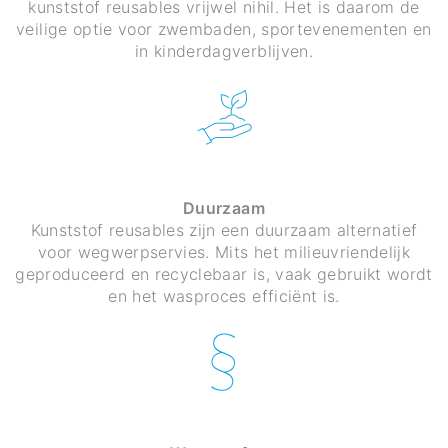
kunststof reusables vrijwel nihil. Het is daarom de
veilige optie voor zwembaden, sportevenementen en
in kinderdagverblijven.
Duurzaam
Kunststof reusables zijn een duurzaam alternatief
voor wegwerpservies. Mits het milieuvriendelijk
geproduceerd en recyclebaar is, vaak gebruikt wordt
en het wasproces efficiënt is.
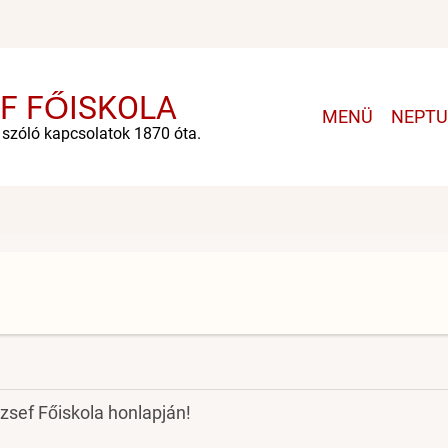
F FŐISKOLA
Main
MENÜ
NEPT
navigation
e szóló kapcsolatok 1870 óta.
zsef Főiskola honlapján!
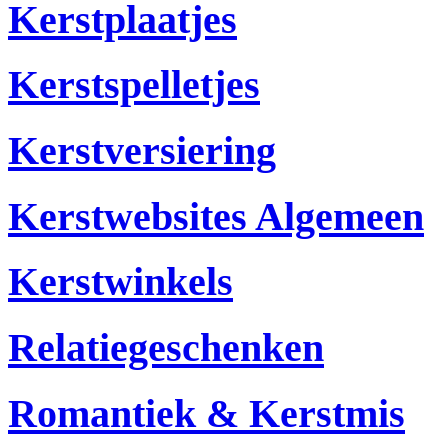
Kerstplaatjes
Kerstspelletjes
Kerstversiering
Kerstwebsites Algemeen
Kerstwinkels
Relatiegeschenken
Romantiek & Kerstmis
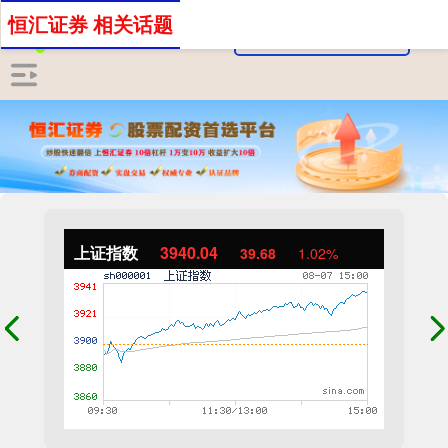
恒汇证券 相关话题
上证指数
3940.04
39.68
1.02%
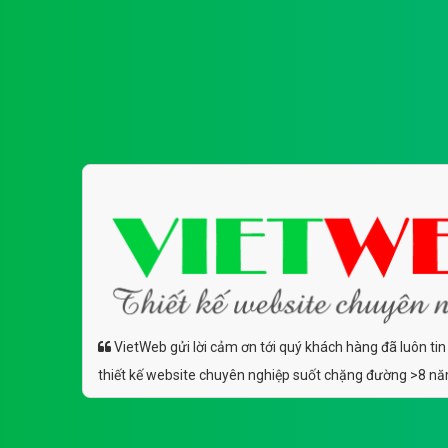
VietWeb gửi lời cảm ơn tới quý khách hàng đã luôn tin
thiết kế website chuyên nghiệp suốt chặng đường >8 n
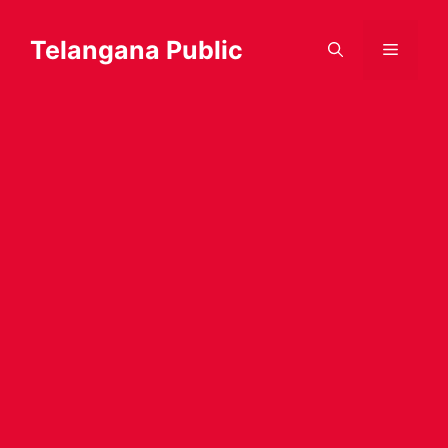
Skip
to
Telangana Public
Menu
content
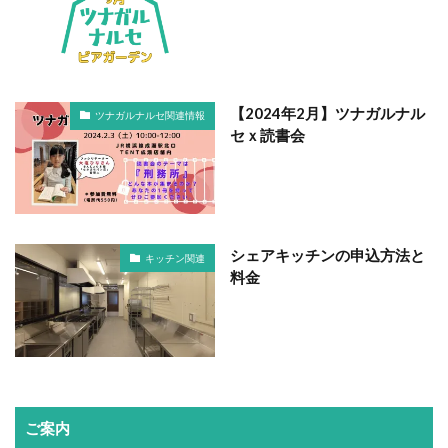
【2024年2月】ツナガルナル
ツナガルナルセ関連情報
セｘ読書会
シェアキッチンの申込方法と
キッチン関連
料金
ご案内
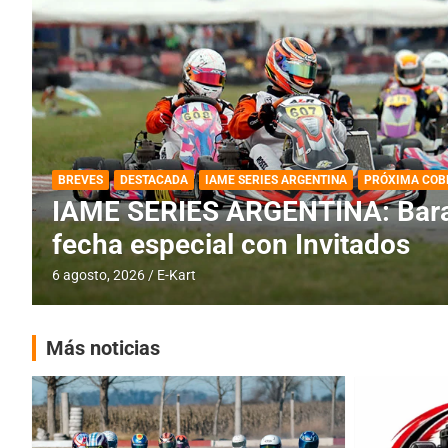
DESTACADA
IAME SERIES ARGENTINA
IAME SERIES ARGENTINA: Horar
fecha con Invitados
4 agosto, 2026
E-Kart
Más noticias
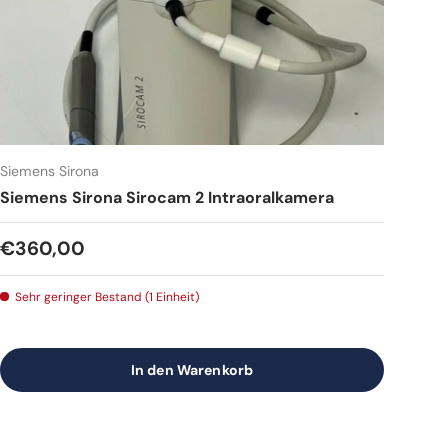
Siemens Sirona
Siemens Sirona Sirocam 2 Intraoralkamera
Normaler Preis
€360,00
Sehr geringer Bestand (1 Einheit)
In den Warenkorb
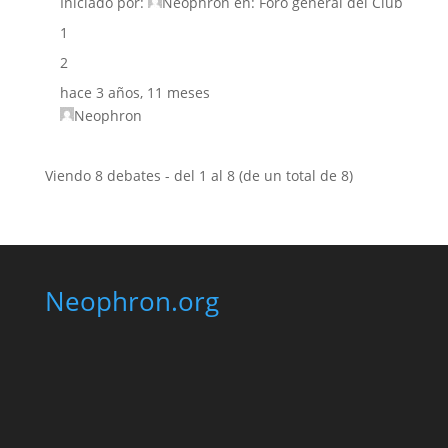
Iniciado por:
Neophron
en:
Foro general del Club
1
2
hace 3 años, 11 meses
Neophron
Viendo 8 debates - del 1 al 8 (de un total de 8)
Neophron.org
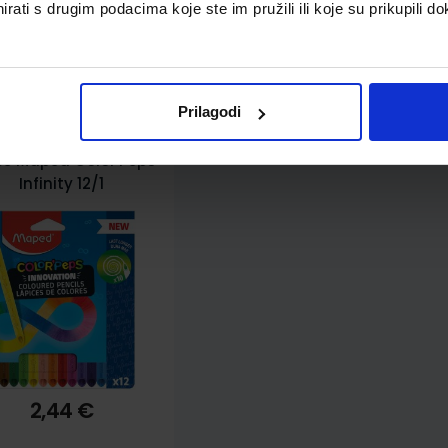
rati s drugim podacima koje ste im pružili ili koje su prikupili do
pili i ovo…
Prilagodi
ce Maped Color'Peps
Infinity 12/1
2,44 €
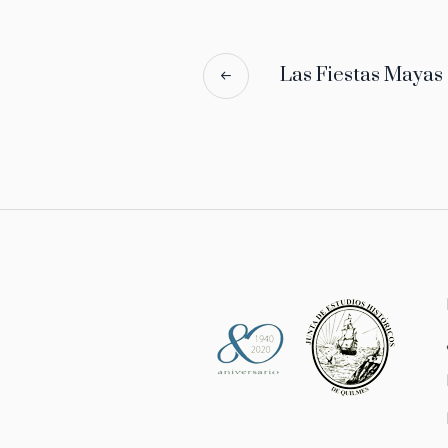
Las Fiestas Mayas 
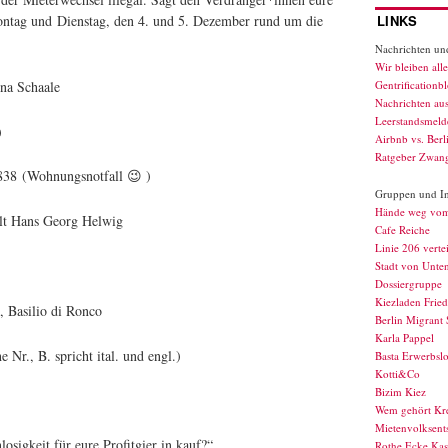
ntag und Dienstag, den 4. und 5. Dezember rund um die
LINKS
Nachrichten und
Wir bleiben alle
na Schaale
Gentrificationb
Nachrichten au
Leerstandsmelde
)
Airbnb vs. Berl
Ratgeber Zwan
38 (Wohnungsnotfall 😉 )
Gruppen und Ini
Hände weg vo
lt Hans Georg Helwig
Cafe Reiche
Linie 206 verte
Stadt von Unte
Dossiergruppe
Kiezladen Fried
 Basilio di Ronco
Berlin Migrant 
Karla Pappel
 Nr., B. spricht ital. und engl.)
Basta Erwerbslo
Kotti&Co
Bizim Kiez
Wem gehört Kr
Mietenvolksents
sigkeit für eure Profitgier in kauf?“
Rothe Ecke Kas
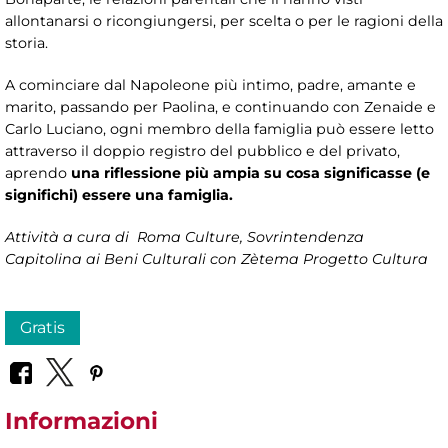
allontanarsi o ricongiungersi, per scelta o per le ragioni della
storia.
A cominciare dal Napoleone più intimo, padre, amante e
marito, passando per Paolina, e continuando con Zenaide e
Carlo Luciano, ogni membro della famiglia può essere letto
attraverso il doppio registro del pubblico e del privato,
aprendo
una riflessione più ampia su cosa significasse (e
significhi) essere una famiglia.
Attività a cura di
Roma Culture, Sovrintendenza
Capitolina ai Beni Culturali
con Zètema Progetto Cultura
Gratis
Informazioni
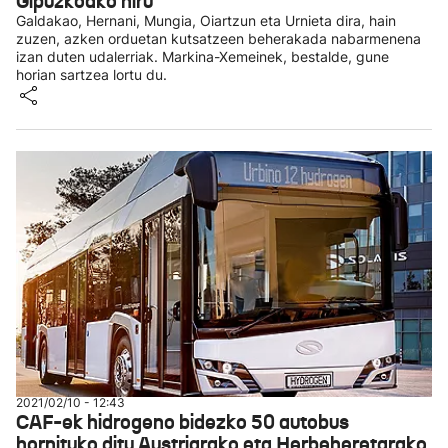
Gipuzkoako hiru
Galdakao, Hernani, Mungia, Oiartzun eta Urnieta dira, hain
zuzen, azken orduetan kutsatzeen beherakada nabarmenena
izan duten udalerriak. Markina-Xemeinek, bestalde, gune
horian sartzea lortu du.
2021/02/10 - 12:43
CAF-ek hidrogeno bidezko 50 autobus
hornituko ditu Austriarako eta Herbeheretarako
§
What is being asked:
When you repeat the listing, keep it exact and leave the pictures behind.

Solution below:
kunststof reusables vrijwel nihil. Het is daarom de
veilige optie voor zwembaden, sportevenementen en
in kinderdagverblijven.
Duurzaam
Kunststof reusables zijn een duurzaam alternatief
voor wegwerpservies. Mits het milieuvriendelijk
geproduceerd en recyclebaar is, vaak gebruikt wordt
en het wasproces efficiënt is.
F FŐISKOLA
Main
MENÜ
NEPT
navigation
e szóló kapcsolatok 1870 óta.
zsef Főiskola honlapján!
Kerstplaatjes
Kerstspelletjes
Kerstversiering
Kerstwebsites Algemeen
Kerstwinkels
Relatiegeschenken
Romantiek & Kerstmis
恒汇证券 相关话题
上证指数
3940.04
39.68
1.02%
VietWeb gửi lời cảm ơn tới quý khách hàng đã luôn tin
thiết kế website chuyên nghiệp suốt chặng đường >8 n
Skip
to
Telangana Public
Menu
content
【2024年2月】ツナガルナル
ツナガルナルセ関連情報
セｘ読書会
シェアキッチンの申込方法と
キッチン関連
料金
ご案内
DESTACADA
IAME SERIES ARGENTINA
IAME SERIES ARGENTINA: Horar
fecha con Invitados
4 agosto, 2026
E-Kart
Más noticias
Siemens Sirona
Siemens Sirona Sirocam 2 Intraoralkamera
Normaler Preis
€360,00
Sehr geringer Bestand (1 Einheit)
In den Warenkorb
Iniciado por:
Neophron
en:
Foro general del Club
1
2
hace 3 años, 11 meses
Neophron
Viendo 8 debates - del 1 al 8 (de un total de 8)
Neophron.org
rati s drugim podacima koje ste im pružili ili koje su prikupili do
pili i ovo…
Prilagodi
ce Maped Color'Peps
Infinity 12/1
2,44 €
Las Fiestas Mayas 
ntag und Dienstag, den 4. und 5. Dezember rund um die
LINKS
Nachrichten und
Wir bleiben alle
na Schaale
Gentrificationb
Nachrichten au
Leerstandsmelde
)
Airbnb vs. Berl
Ratgeber Zwan
38 (Wohnungsnotfall 😉 )
Gruppen und Ini
Hände weg vo
lt Hans Georg Helwig
Cafe Reiche
Linie 206 verte
Stadt von Unte
Dossiergruppe
Kiezladen Fried
 Basilio di Ronco
Berlin Migrant 
Karla Pappel
 Nr., B. spricht ital. und engl.)
Basta Erwerbslo
Kotti&Co
Bizim Kiez
Wem gehört Kr
Mietenvolksents
sigkeit für eure Profitgier in kauf?“
Rothe Ecke Kas
allontanarsi o ricongiungersi, per scelta o per le ragioni della
storia.
A cominciare dal Napoleone più intimo, padre, amante e
marito, passando per Paolina, e continuando con Zenaide e
Carlo Luciano, ogni membro della famiglia può essere letto
attraverso il doppio registro del pubblico e del privato,
aprendo
una riflessione più ampia su cosa significasse (e
significhi) essere una famiglia.
Attività a cura di
Roma Culture, Sovrintendenza
Capitolina ai Beni Culturali
con Zètema Progetto Cultura
Gratis
Informazioni
Gipuzkoako hiru
Galdakao, Hernani, Mungia, Oiartzun eta Urnieta dira, hain
zuzen, azken orduetan kutsatzeen beherakada nabarmenena
izan duten udalerriak. Markina-Xemeinek, bestalde, gune
horian sartzea lortu du.
2021/02/10 - 12:43
CAF-ek hidrogeno bidezko 50 autobus
hornituko ditu Austriarako eta Herbeheretarako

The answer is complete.